The U.S. Department of Housing and Urban Development initially released details regarding how this tax credit could be used to help first-time home buyers finance the purchase of homes using Federal Housing Administration loans. Here are the program details as they exist today:
Homes eligible for this credit are those purchased on or after Jan. 1, 2009, and before Dec. 1, 2009, by a first-time home buyer defined as a buyer who has not owned a principal residence during the three-year period prior to the present purchase. The tax credit is equal to 10 percent of the home's purchase price up to a maximum of $8,000. Any home that will be used as a principal residence will qualify for this credit, including single-family detached homes, townhouses and condominiums, manufactured and mobile homes, and houseboats.
Buyers are limited to modified adjusted gross incomes of $75,000 for single taxpayers and $150,000 for married taxpayers filing joint returns. Home buyers who exceed these income levels may be eligible for a partial tax credit up to income limits of $95,000 and $190,000, respectively.

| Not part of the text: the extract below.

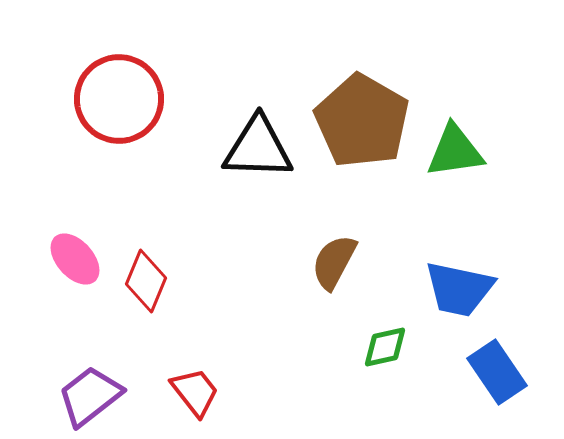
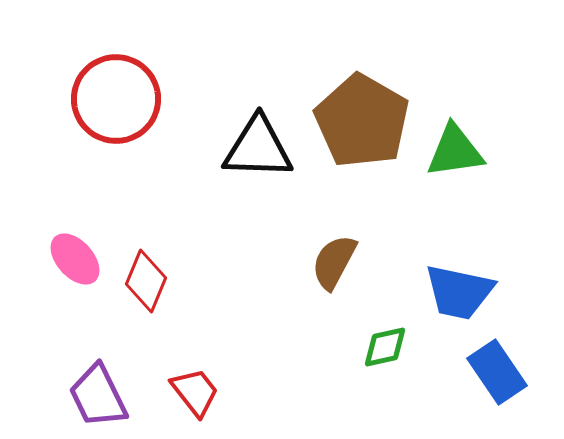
red circle: moved 3 px left
blue trapezoid: moved 3 px down
purple trapezoid: moved 8 px right; rotated 78 degrees counterclockwise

Some taxpayers who have already purchased homes this year have elected to amend their 2008 tax returns to accelerate when the tax credit can be claimed. I strongly recommend that you consult your professional tax adviser/accountant for information relating to your specific circumstances.
Remember, unlike the tax credit announced in 2008, this tax credit does not have to be repaid and is refundable to the taxpayer. The home buyer credit can be claimed even if the taxpayer has little or no tax liability, and the federal government will send the taxpayer a check for some or all of the refundable tax credit.
Perhaps the most misunderstood aspect of this credit is the buyer's ability to "monetize" up to the full amount of the tax credit so the borrower can immediately apply these funds toward the home purchase. The government clarified its position that the credit can be advanced by HUD-approved nonprofit agencies to be used in addition to the 3.5 percent required down payment to pay closing costs and/or to increase the amount of down payment. In addition to the borrower's own cash investment, FHA allows parents, employers and other government entities to contribute toward the initial required funds. It is the aim of this program to help families purchase their first homes and help communities like ours that are struggling to deal with an oversupply of available housing.
If you are considering purchasing a primary residence and meet the qualifications listed above, the combination of this tax credit with discounted home prices and historically low interest rates is very enticing.